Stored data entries
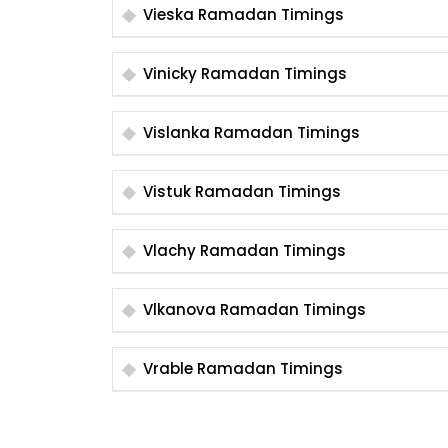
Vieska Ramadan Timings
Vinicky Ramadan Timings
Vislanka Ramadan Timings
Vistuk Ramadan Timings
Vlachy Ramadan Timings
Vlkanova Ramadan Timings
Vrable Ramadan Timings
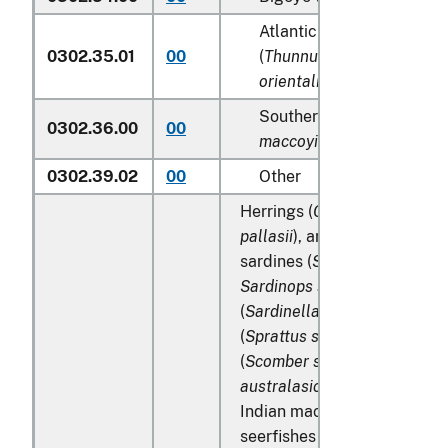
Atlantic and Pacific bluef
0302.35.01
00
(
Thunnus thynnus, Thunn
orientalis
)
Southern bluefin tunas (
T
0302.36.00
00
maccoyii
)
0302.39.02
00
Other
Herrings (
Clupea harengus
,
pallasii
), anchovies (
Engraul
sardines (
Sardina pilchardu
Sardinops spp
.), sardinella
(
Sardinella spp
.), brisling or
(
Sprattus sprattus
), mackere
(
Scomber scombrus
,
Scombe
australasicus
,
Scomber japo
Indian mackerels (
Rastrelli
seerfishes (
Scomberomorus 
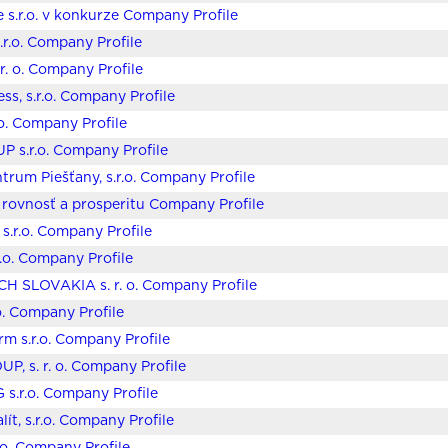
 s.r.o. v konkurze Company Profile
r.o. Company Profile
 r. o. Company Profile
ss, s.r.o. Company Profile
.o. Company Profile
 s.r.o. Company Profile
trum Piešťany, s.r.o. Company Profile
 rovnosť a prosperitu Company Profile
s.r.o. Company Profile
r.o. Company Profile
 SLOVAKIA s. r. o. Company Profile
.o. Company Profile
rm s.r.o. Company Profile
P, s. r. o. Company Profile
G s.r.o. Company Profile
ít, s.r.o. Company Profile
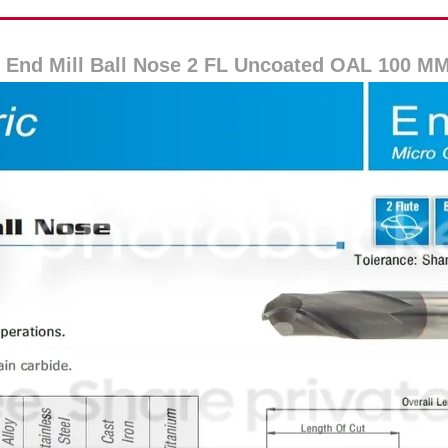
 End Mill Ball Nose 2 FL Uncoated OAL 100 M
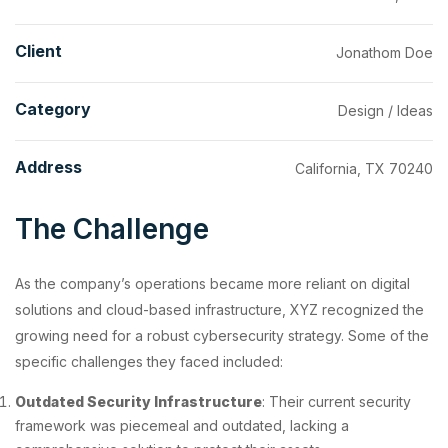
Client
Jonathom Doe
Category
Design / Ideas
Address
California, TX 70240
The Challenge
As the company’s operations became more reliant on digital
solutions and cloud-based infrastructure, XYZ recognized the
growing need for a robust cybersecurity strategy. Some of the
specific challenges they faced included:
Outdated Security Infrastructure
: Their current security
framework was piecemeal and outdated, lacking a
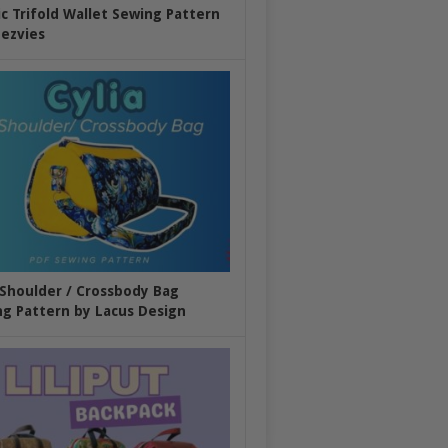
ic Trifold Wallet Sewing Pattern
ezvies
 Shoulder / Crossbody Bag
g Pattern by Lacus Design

◆ Try it
Any picture found in the data is to be skipped while the rest is copied exactly.

◆ Answer box
Vieska Ramadan Timings
Vinicky Ramadan Timings
Vislanka Ramadan Timings
Vistuk Ramadan Timings
Vlachy Ramadan Timings
Vlkanova Ramadan Timings
Vrable Ramadan Timings
Atlantic and Pacific bluef
0302.35.01
00
(
Thunnus thynnus, Thunn
orientalis
)
Southern bluefin tunas (
T
0302.36.00
00
maccoyii
)
0302.39.02
00
Other
Herrings (
Clupea harengus
,
pallasii
), anchovies (
Engraul
sardines (
Sardina pilchardu
Sardinops spp
.), sardinella
(
Sardinella spp
.), brisling or
(
Sprattus sprattus
), mackere
(
Scomber scombrus
,
Scombe
australasicus
,
Scomber japo
Indian mackerels (
Rastrelli
seerfishes (
Scomberomorus 
 s.r.o. v konkurze Company Profile
r.o. Company Profile
 r. o. Company Profile
ss, s.r.o. Company Profile
.o. Company Profile
 s.r.o. Company Profile
trum Piešťany, s.r.o. Company Profile
 rovnosť a prosperitu Company Profile
s.r.o. Company Profile
r.o. Company Profile
 SLOVAKIA s. r. o. Company Profile
.o. Company Profile
rm s.r.o. Company Profile
P, s. r. o. Company Profile
G s.r.o. Company Profile
ít, s.r.o. Company Profile
 End Mill Ball Nose 2 FL Uncoated OAL 100 M
Client
Jonathom Doe
Category
Design / Ideas
Address
California, TX 70240
The Challenge
As the company’s operations became more reliant on digital
solutions and cloud-based infrastructure, XYZ recognized the
growing need for a robust cybersecurity strategy. Some of the
specific challenges they faced included:
Outdated Security Infrastructure
: Their current security
framework was piecemeal and outdated, lacking a
ic Trifold Wallet Sewing Pattern
ezvies
 Shoulder / Crossbody Bag
g Pattern by Lacus Design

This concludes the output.